Sorry it took so long guys! Here are a fedw pics of the 2 rods laying beside each other. The one that is maroon is the one I am concerned about. It originally came with a Mitchell 302 on it and I think it was the first time I ever tasted Whiting too! The string that wraps around the rod to hold the guides is what is coming loose. The rod eyes are already loose and I sure would like to have it redone in even a different color if possible. I am partial to blue and yellow if it could be done. Can you guys give me your opinion if you think they are even worth overhauling? I like the idea of the large eyes they have too.














































Okay, so shoot me the bad news if you guys think they have seen their days! lol!

Chris


----------



## jaceboat (May 5, 2008)

both rods still look like they have use left in them. especially that yellow rod it is in excellent condition. the only real way to tell is to put a bend in them.
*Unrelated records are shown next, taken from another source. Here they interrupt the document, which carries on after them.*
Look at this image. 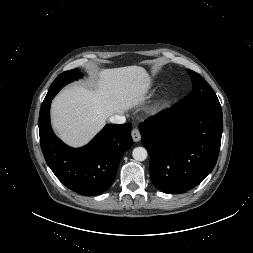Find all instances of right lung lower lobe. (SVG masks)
Here are the masks:
<instances>
[{
    "mask_svg": "<svg viewBox=\"0 0 253 253\" xmlns=\"http://www.w3.org/2000/svg\"><path fill=\"white\" fill-rule=\"evenodd\" d=\"M44 99L39 115L40 144L55 176L83 196L99 195L109 189L123 154L133 145L131 124H108L82 148H71L58 139L50 125V105Z\"/></svg>",
    "mask_w": 253,
    "mask_h": 253,
    "instance_id": "1",
    "label": "right lung lower lobe"
}]
</instances>
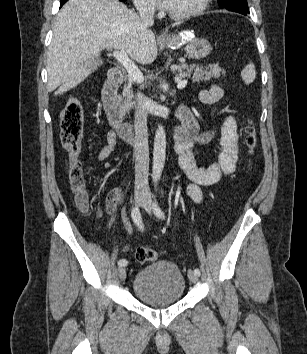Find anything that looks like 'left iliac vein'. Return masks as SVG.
<instances>
[{
  "mask_svg": "<svg viewBox=\"0 0 307 354\" xmlns=\"http://www.w3.org/2000/svg\"><path fill=\"white\" fill-rule=\"evenodd\" d=\"M142 206L149 214H152V203L149 198H145ZM188 278L192 283H196L198 281V275H196L192 270L188 271Z\"/></svg>",
  "mask_w": 307,
  "mask_h": 354,
  "instance_id": "4c4485c4",
  "label": "left iliac vein"
}]
</instances>
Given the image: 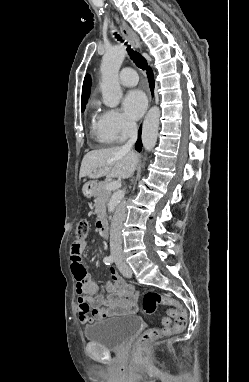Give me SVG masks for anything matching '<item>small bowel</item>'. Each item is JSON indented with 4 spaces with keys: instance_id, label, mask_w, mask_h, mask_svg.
I'll return each mask as SVG.
<instances>
[{
    "instance_id": "obj_1",
    "label": "small bowel",
    "mask_w": 249,
    "mask_h": 382,
    "mask_svg": "<svg viewBox=\"0 0 249 382\" xmlns=\"http://www.w3.org/2000/svg\"><path fill=\"white\" fill-rule=\"evenodd\" d=\"M93 239L76 240L70 250L71 270L76 280L77 314L82 324H89L114 314L132 312L136 308V298L132 285L111 270V281L105 285L107 295L99 291L81 263L82 254Z\"/></svg>"
}]
</instances>
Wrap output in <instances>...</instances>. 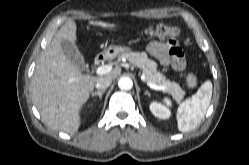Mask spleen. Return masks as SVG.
Segmentation results:
<instances>
[{"mask_svg":"<svg viewBox=\"0 0 249 165\" xmlns=\"http://www.w3.org/2000/svg\"><path fill=\"white\" fill-rule=\"evenodd\" d=\"M212 97V83L205 81L191 98L183 101L177 109V126L181 132L194 129L202 121L210 105ZM168 106L171 101L168 98L163 100Z\"/></svg>","mask_w":249,"mask_h":165,"instance_id":"1","label":"spleen"}]
</instances>
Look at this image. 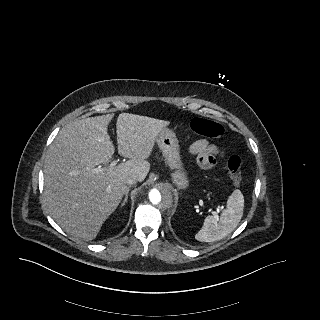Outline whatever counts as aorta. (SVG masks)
I'll use <instances>...</instances> for the list:
<instances>
[{
  "mask_svg": "<svg viewBox=\"0 0 320 320\" xmlns=\"http://www.w3.org/2000/svg\"><path fill=\"white\" fill-rule=\"evenodd\" d=\"M174 194L167 184L157 185L150 190L148 202L153 212L162 214L166 208L173 205Z\"/></svg>",
  "mask_w": 320,
  "mask_h": 320,
  "instance_id": "1",
  "label": "aorta"
}]
</instances>
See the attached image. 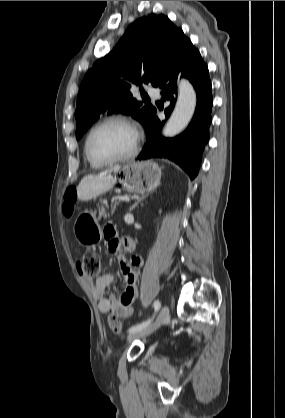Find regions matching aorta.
Here are the masks:
<instances>
[{
  "label": "aorta",
  "instance_id": "aorta-1",
  "mask_svg": "<svg viewBox=\"0 0 285 418\" xmlns=\"http://www.w3.org/2000/svg\"><path fill=\"white\" fill-rule=\"evenodd\" d=\"M196 102V92L192 84L186 79H181L178 84V99L175 108L163 129L165 137L179 134L189 124Z\"/></svg>",
  "mask_w": 285,
  "mask_h": 418
}]
</instances>
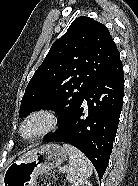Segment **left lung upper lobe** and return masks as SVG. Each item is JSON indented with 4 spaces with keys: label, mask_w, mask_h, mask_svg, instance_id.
I'll return each instance as SVG.
<instances>
[{
    "label": "left lung upper lobe",
    "mask_w": 138,
    "mask_h": 186,
    "mask_svg": "<svg viewBox=\"0 0 138 186\" xmlns=\"http://www.w3.org/2000/svg\"><path fill=\"white\" fill-rule=\"evenodd\" d=\"M119 60L105 25L85 16L76 18L28 83L19 117L42 108L53 110L62 115L60 128L93 84Z\"/></svg>",
    "instance_id": "obj_1"
}]
</instances>
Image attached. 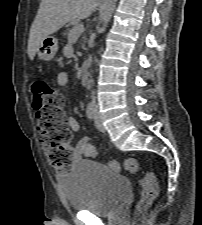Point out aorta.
Instances as JSON below:
<instances>
[{
  "label": "aorta",
  "mask_w": 202,
  "mask_h": 225,
  "mask_svg": "<svg viewBox=\"0 0 202 225\" xmlns=\"http://www.w3.org/2000/svg\"><path fill=\"white\" fill-rule=\"evenodd\" d=\"M117 0H108L107 7L105 9L104 15H103V26L100 29V32L103 33L112 17V14L115 10Z\"/></svg>",
  "instance_id": "1"
}]
</instances>
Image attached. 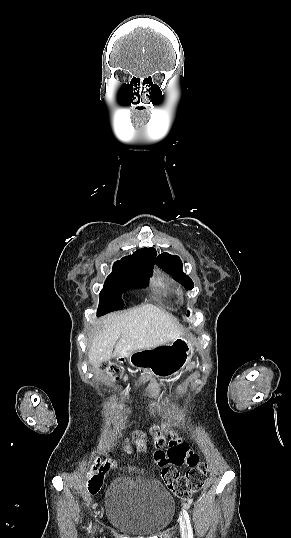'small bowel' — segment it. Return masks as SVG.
<instances>
[{
  "mask_svg": "<svg viewBox=\"0 0 291 538\" xmlns=\"http://www.w3.org/2000/svg\"><path fill=\"white\" fill-rule=\"evenodd\" d=\"M184 371L185 372H195L196 371V366L195 365H185L184 366ZM144 378H141L139 379L138 383H140L141 381H143ZM163 386L160 385L158 382L156 381H153L151 383V385L149 387H147L144 391L145 395H158V394H161L163 392ZM150 409H151V413H153L154 409H155V406L154 404H151L150 405ZM178 442H184L182 440H178ZM188 444V443H187ZM189 445V444H188ZM190 447V445H189ZM191 449V447H190ZM192 450V449H191Z\"/></svg>",
  "mask_w": 291,
  "mask_h": 538,
  "instance_id": "c3829d8e",
  "label": "small bowel"
}]
</instances>
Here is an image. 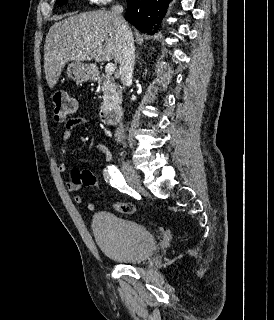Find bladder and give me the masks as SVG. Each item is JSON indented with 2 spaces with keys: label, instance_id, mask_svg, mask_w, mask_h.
<instances>
[{
  "label": "bladder",
  "instance_id": "obj_1",
  "mask_svg": "<svg viewBox=\"0 0 274 320\" xmlns=\"http://www.w3.org/2000/svg\"><path fill=\"white\" fill-rule=\"evenodd\" d=\"M91 230L103 254L124 264L141 263L157 248L155 236L146 226L111 212L96 213Z\"/></svg>",
  "mask_w": 274,
  "mask_h": 320
}]
</instances>
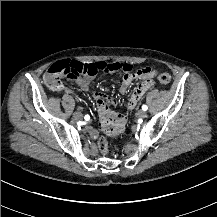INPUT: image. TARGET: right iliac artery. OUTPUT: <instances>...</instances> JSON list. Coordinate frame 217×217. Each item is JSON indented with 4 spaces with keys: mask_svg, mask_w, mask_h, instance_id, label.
I'll use <instances>...</instances> for the list:
<instances>
[{
    "mask_svg": "<svg viewBox=\"0 0 217 217\" xmlns=\"http://www.w3.org/2000/svg\"><path fill=\"white\" fill-rule=\"evenodd\" d=\"M91 118H92L91 115L88 114V115H85V118H84V119H85V121H90Z\"/></svg>",
    "mask_w": 217,
    "mask_h": 217,
    "instance_id": "82829eb1",
    "label": "right iliac artery"
}]
</instances>
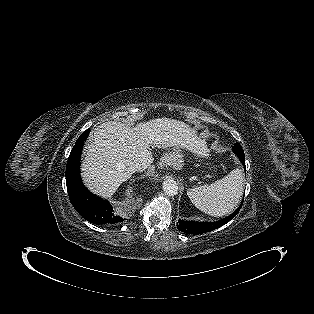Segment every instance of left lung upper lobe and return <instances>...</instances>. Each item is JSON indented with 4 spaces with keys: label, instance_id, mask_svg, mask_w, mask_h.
<instances>
[{
    "label": "left lung upper lobe",
    "instance_id": "obj_1",
    "mask_svg": "<svg viewBox=\"0 0 314 314\" xmlns=\"http://www.w3.org/2000/svg\"><path fill=\"white\" fill-rule=\"evenodd\" d=\"M233 151L237 156L244 155V151L238 142H236L235 145L233 146Z\"/></svg>",
    "mask_w": 314,
    "mask_h": 314
}]
</instances>
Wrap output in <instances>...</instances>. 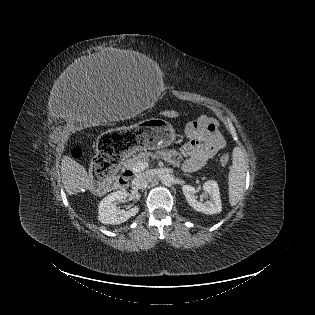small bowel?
Listing matches in <instances>:
<instances>
[{
  "mask_svg": "<svg viewBox=\"0 0 315 315\" xmlns=\"http://www.w3.org/2000/svg\"><path fill=\"white\" fill-rule=\"evenodd\" d=\"M187 142L180 152L187 170L202 167L225 146L224 138L214 119L203 115L189 122L185 128Z\"/></svg>",
  "mask_w": 315,
  "mask_h": 315,
  "instance_id": "1",
  "label": "small bowel"
}]
</instances>
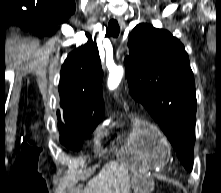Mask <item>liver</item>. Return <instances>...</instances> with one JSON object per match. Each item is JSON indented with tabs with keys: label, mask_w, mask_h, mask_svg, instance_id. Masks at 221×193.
Returning a JSON list of instances; mask_svg holds the SVG:
<instances>
[{
	"label": "liver",
	"mask_w": 221,
	"mask_h": 193,
	"mask_svg": "<svg viewBox=\"0 0 221 193\" xmlns=\"http://www.w3.org/2000/svg\"><path fill=\"white\" fill-rule=\"evenodd\" d=\"M129 187L128 170L122 165L110 163L88 183L84 193H127Z\"/></svg>",
	"instance_id": "1"
}]
</instances>
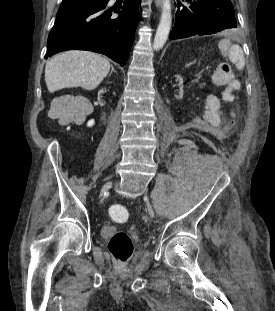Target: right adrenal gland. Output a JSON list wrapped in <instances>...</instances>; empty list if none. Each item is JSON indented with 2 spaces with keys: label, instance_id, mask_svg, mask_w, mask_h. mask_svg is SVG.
<instances>
[{
  "label": "right adrenal gland",
  "instance_id": "2a0ac1e0",
  "mask_svg": "<svg viewBox=\"0 0 275 311\" xmlns=\"http://www.w3.org/2000/svg\"><path fill=\"white\" fill-rule=\"evenodd\" d=\"M113 72L115 73V69H114L113 65H111V72H110L109 76H111V74H112Z\"/></svg>",
  "mask_w": 275,
  "mask_h": 311
}]
</instances>
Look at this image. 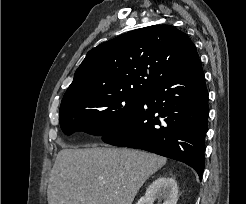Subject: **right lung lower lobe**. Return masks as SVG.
<instances>
[{
    "instance_id": "obj_1",
    "label": "right lung lower lobe",
    "mask_w": 246,
    "mask_h": 204,
    "mask_svg": "<svg viewBox=\"0 0 246 204\" xmlns=\"http://www.w3.org/2000/svg\"><path fill=\"white\" fill-rule=\"evenodd\" d=\"M208 114V92L198 59L143 92L127 120L107 131L102 140L184 162L201 179Z\"/></svg>"
}]
</instances>
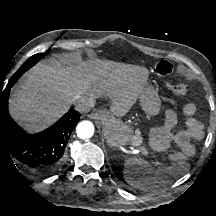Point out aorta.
Returning a JSON list of instances; mask_svg holds the SVG:
<instances>
[{
    "mask_svg": "<svg viewBox=\"0 0 216 216\" xmlns=\"http://www.w3.org/2000/svg\"><path fill=\"white\" fill-rule=\"evenodd\" d=\"M76 132L79 138L88 139L94 134V126L90 121H82L77 125Z\"/></svg>",
    "mask_w": 216,
    "mask_h": 216,
    "instance_id": "obj_1",
    "label": "aorta"
}]
</instances>
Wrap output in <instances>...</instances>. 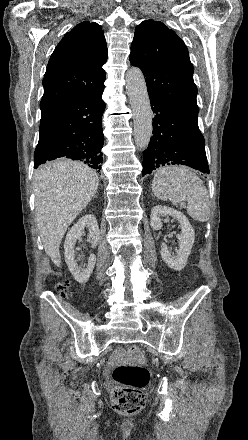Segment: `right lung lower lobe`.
<instances>
[{"label":"right lung lower lobe","mask_w":248,"mask_h":440,"mask_svg":"<svg viewBox=\"0 0 248 440\" xmlns=\"http://www.w3.org/2000/svg\"><path fill=\"white\" fill-rule=\"evenodd\" d=\"M103 90L80 95L41 111L34 168L60 157L81 160L100 171L104 143Z\"/></svg>","instance_id":"right-lung-lower-lobe-1"}]
</instances>
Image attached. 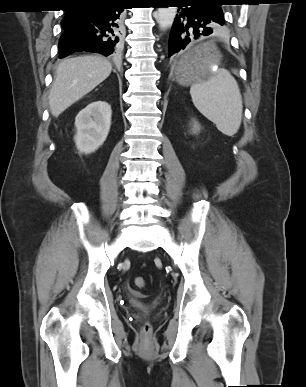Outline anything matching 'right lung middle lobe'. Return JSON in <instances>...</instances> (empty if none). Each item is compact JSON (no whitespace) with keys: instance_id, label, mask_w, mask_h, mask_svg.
I'll return each instance as SVG.
<instances>
[{"instance_id":"obj_1","label":"right lung middle lobe","mask_w":306,"mask_h":387,"mask_svg":"<svg viewBox=\"0 0 306 387\" xmlns=\"http://www.w3.org/2000/svg\"><path fill=\"white\" fill-rule=\"evenodd\" d=\"M74 22H75L74 18H64V20L62 21V27L70 26L74 24Z\"/></svg>"}]
</instances>
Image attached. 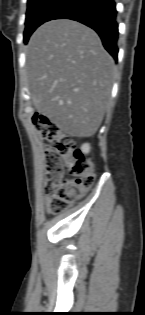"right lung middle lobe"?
<instances>
[{
	"mask_svg": "<svg viewBox=\"0 0 145 315\" xmlns=\"http://www.w3.org/2000/svg\"><path fill=\"white\" fill-rule=\"evenodd\" d=\"M66 0H28L26 13L24 42L27 43L35 29Z\"/></svg>",
	"mask_w": 145,
	"mask_h": 315,
	"instance_id": "obj_1",
	"label": "right lung middle lobe"
}]
</instances>
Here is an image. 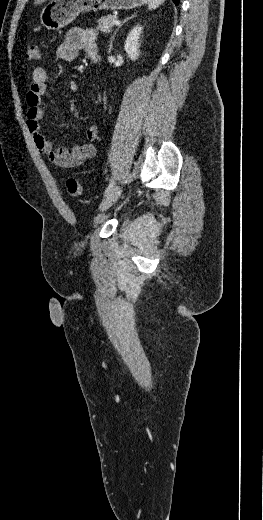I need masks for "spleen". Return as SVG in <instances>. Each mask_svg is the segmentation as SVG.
<instances>
[{
  "instance_id": "1",
  "label": "spleen",
  "mask_w": 263,
  "mask_h": 520,
  "mask_svg": "<svg viewBox=\"0 0 263 520\" xmlns=\"http://www.w3.org/2000/svg\"><path fill=\"white\" fill-rule=\"evenodd\" d=\"M165 0H148V9L152 10V9H156L158 8L161 4L164 3Z\"/></svg>"
}]
</instances>
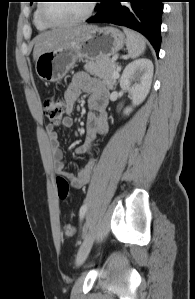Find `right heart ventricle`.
<instances>
[{"mask_svg": "<svg viewBox=\"0 0 195 299\" xmlns=\"http://www.w3.org/2000/svg\"><path fill=\"white\" fill-rule=\"evenodd\" d=\"M41 3H38L35 10H34V13H33V22H34V25L36 26V28L38 30H41V31H44V30H47L49 29L51 26H49L48 24H46L40 17V14H39V6H40Z\"/></svg>", "mask_w": 195, "mask_h": 299, "instance_id": "1", "label": "right heart ventricle"}]
</instances>
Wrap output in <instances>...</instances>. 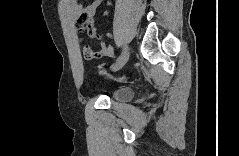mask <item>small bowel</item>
Instances as JSON below:
<instances>
[{
  "label": "small bowel",
  "instance_id": "1",
  "mask_svg": "<svg viewBox=\"0 0 239 156\" xmlns=\"http://www.w3.org/2000/svg\"><path fill=\"white\" fill-rule=\"evenodd\" d=\"M100 4V0H94L88 6L82 8L75 1L68 2V10L73 16L74 24L77 28L79 34L82 33L80 27L86 29L87 34L92 38H98L96 27L93 23V17L96 14L97 8ZM82 13H86L88 19L86 21H81L80 17ZM113 55L112 49L104 42L100 44V48L97 52L90 51L88 49L85 50V56L89 59H101L104 57H109Z\"/></svg>",
  "mask_w": 239,
  "mask_h": 156
}]
</instances>
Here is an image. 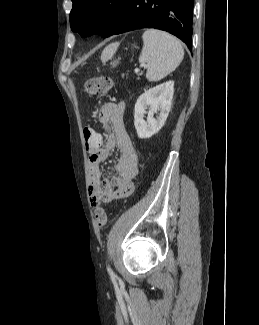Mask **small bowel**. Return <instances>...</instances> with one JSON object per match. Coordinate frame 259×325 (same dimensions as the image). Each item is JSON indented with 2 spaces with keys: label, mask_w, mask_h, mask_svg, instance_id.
Wrapping results in <instances>:
<instances>
[{
  "label": "small bowel",
  "mask_w": 259,
  "mask_h": 325,
  "mask_svg": "<svg viewBox=\"0 0 259 325\" xmlns=\"http://www.w3.org/2000/svg\"><path fill=\"white\" fill-rule=\"evenodd\" d=\"M125 105L123 102H107L99 111V121L107 132V141L101 134V148L87 149L89 155L90 178L88 194L93 206L101 202L109 203L115 199L130 196L135 189L134 179L138 175V155L125 126ZM117 148L116 173L102 178L100 164Z\"/></svg>",
  "instance_id": "small-bowel-1"
}]
</instances>
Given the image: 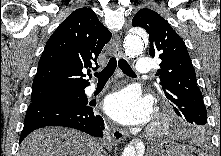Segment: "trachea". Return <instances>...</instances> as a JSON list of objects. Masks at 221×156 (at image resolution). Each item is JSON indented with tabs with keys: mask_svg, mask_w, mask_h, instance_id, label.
<instances>
[{
	"mask_svg": "<svg viewBox=\"0 0 221 156\" xmlns=\"http://www.w3.org/2000/svg\"><path fill=\"white\" fill-rule=\"evenodd\" d=\"M118 66L122 70V72L127 76L136 77V74L134 73V71L132 70V68L130 67V65L127 63L126 60L120 58L118 60ZM116 67H117V60L115 57H112L109 60L107 66L101 72L99 73L97 72L94 75L98 78L99 81H106L113 75Z\"/></svg>",
	"mask_w": 221,
	"mask_h": 156,
	"instance_id": "trachea-1",
	"label": "trachea"
}]
</instances>
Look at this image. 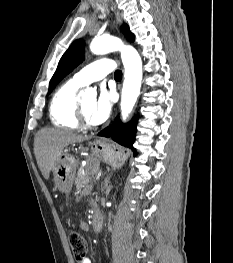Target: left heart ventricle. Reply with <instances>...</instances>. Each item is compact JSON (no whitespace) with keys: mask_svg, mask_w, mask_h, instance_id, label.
Returning a JSON list of instances; mask_svg holds the SVG:
<instances>
[{"mask_svg":"<svg viewBox=\"0 0 233 263\" xmlns=\"http://www.w3.org/2000/svg\"><path fill=\"white\" fill-rule=\"evenodd\" d=\"M94 105H95V100H88L82 103L84 113L89 121H90V114Z\"/></svg>","mask_w":233,"mask_h":263,"instance_id":"left-heart-ventricle-1","label":"left heart ventricle"}]
</instances>
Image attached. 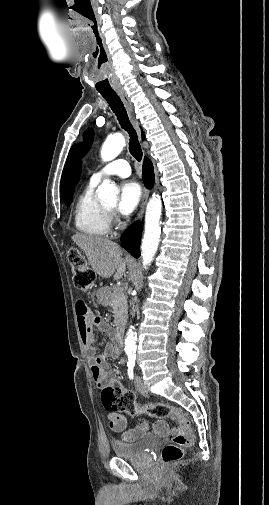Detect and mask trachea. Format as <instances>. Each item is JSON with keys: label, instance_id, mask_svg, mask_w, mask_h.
<instances>
[{"label": "trachea", "instance_id": "obj_1", "mask_svg": "<svg viewBox=\"0 0 269 505\" xmlns=\"http://www.w3.org/2000/svg\"><path fill=\"white\" fill-rule=\"evenodd\" d=\"M106 99L112 111L115 113L121 127L129 134V151L131 155L140 162L142 159V149L138 141L137 134L129 121L127 111L120 97L114 91L100 92Z\"/></svg>", "mask_w": 269, "mask_h": 505}]
</instances>
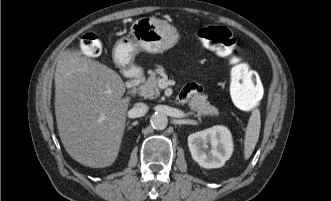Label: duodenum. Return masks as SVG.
<instances>
[{
  "mask_svg": "<svg viewBox=\"0 0 331 201\" xmlns=\"http://www.w3.org/2000/svg\"><path fill=\"white\" fill-rule=\"evenodd\" d=\"M141 76H142V71L140 69L132 68L129 71V78L126 82V87L128 89H134L137 86Z\"/></svg>",
  "mask_w": 331,
  "mask_h": 201,
  "instance_id": "obj_1",
  "label": "duodenum"
}]
</instances>
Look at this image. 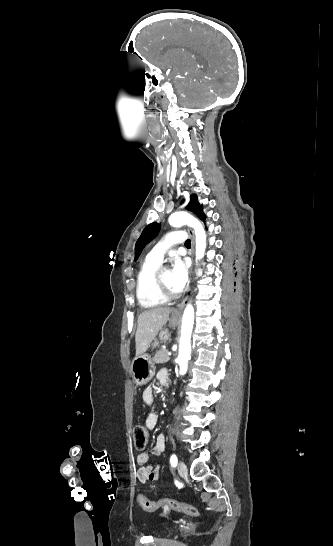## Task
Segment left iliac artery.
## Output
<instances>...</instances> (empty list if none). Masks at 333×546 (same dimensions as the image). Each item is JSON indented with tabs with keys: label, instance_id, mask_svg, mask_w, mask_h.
<instances>
[{
	"label": "left iliac artery",
	"instance_id": "obj_1",
	"mask_svg": "<svg viewBox=\"0 0 333 546\" xmlns=\"http://www.w3.org/2000/svg\"><path fill=\"white\" fill-rule=\"evenodd\" d=\"M178 462L177 456L175 454H172L170 457V463L172 467H176Z\"/></svg>",
	"mask_w": 333,
	"mask_h": 546
}]
</instances>
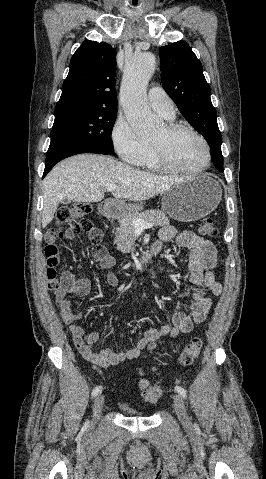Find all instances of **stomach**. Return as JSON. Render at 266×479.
Returning a JSON list of instances; mask_svg holds the SVG:
<instances>
[{
    "label": "stomach",
    "mask_w": 266,
    "mask_h": 479,
    "mask_svg": "<svg viewBox=\"0 0 266 479\" xmlns=\"http://www.w3.org/2000/svg\"><path fill=\"white\" fill-rule=\"evenodd\" d=\"M222 190L209 174L188 178L173 185L163 193L162 209L172 219L191 222L210 214L220 203ZM141 205L112 203L105 211L114 218L136 213Z\"/></svg>",
    "instance_id": "obj_1"
}]
</instances>
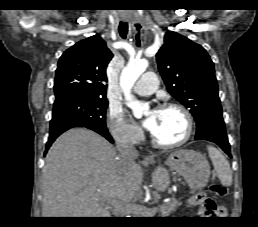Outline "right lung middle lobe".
I'll return each instance as SVG.
<instances>
[{
  "label": "right lung middle lobe",
  "mask_w": 258,
  "mask_h": 227,
  "mask_svg": "<svg viewBox=\"0 0 258 227\" xmlns=\"http://www.w3.org/2000/svg\"><path fill=\"white\" fill-rule=\"evenodd\" d=\"M106 98L79 93L56 95L52 119L64 118L77 121L84 126L105 130Z\"/></svg>",
  "instance_id": "obj_1"
}]
</instances>
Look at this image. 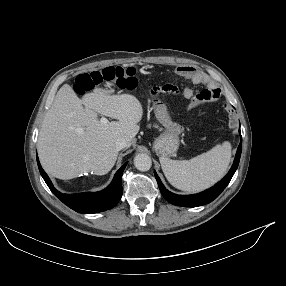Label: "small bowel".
Masks as SVG:
<instances>
[{
    "label": "small bowel",
    "instance_id": "obj_1",
    "mask_svg": "<svg viewBox=\"0 0 286 286\" xmlns=\"http://www.w3.org/2000/svg\"><path fill=\"white\" fill-rule=\"evenodd\" d=\"M177 74H179L182 77L189 78L192 80L193 83L195 84H206L208 85L207 89L202 90L195 96H193V91L191 88H186L184 91V94L187 98H191V101L189 102L187 108L188 110L193 109L197 107L198 105L205 103V102H211L214 100H217L221 93L220 89L214 87L213 85L210 84L208 78L206 75L200 71H197L191 66H180L176 70ZM197 95H200L202 97L201 102H196L195 97Z\"/></svg>",
    "mask_w": 286,
    "mask_h": 286
}]
</instances>
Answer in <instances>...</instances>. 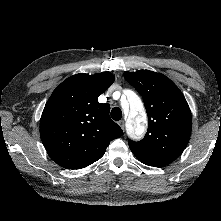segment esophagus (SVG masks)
Wrapping results in <instances>:
<instances>
[{"label":"esophagus","instance_id":"obj_1","mask_svg":"<svg viewBox=\"0 0 221 221\" xmlns=\"http://www.w3.org/2000/svg\"><path fill=\"white\" fill-rule=\"evenodd\" d=\"M118 124H119V126L121 127L122 130L125 129V121H124V120H120V121L118 122Z\"/></svg>","mask_w":221,"mask_h":221}]
</instances>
im assuming the yellow is fenwick or maybe a lamiglass but if its a fenwick it is in excellent condition. my boss has a few of those and he has a 9ft king rod and bowed it up one day and it is a great rod and his doesnt look near as nice as yours.


----------



## Jpep (Jan 2, 2010)

i got an old ten ft surf rod and i have a old metal eye broke off know anywhere i can get it fixed cheap?


----------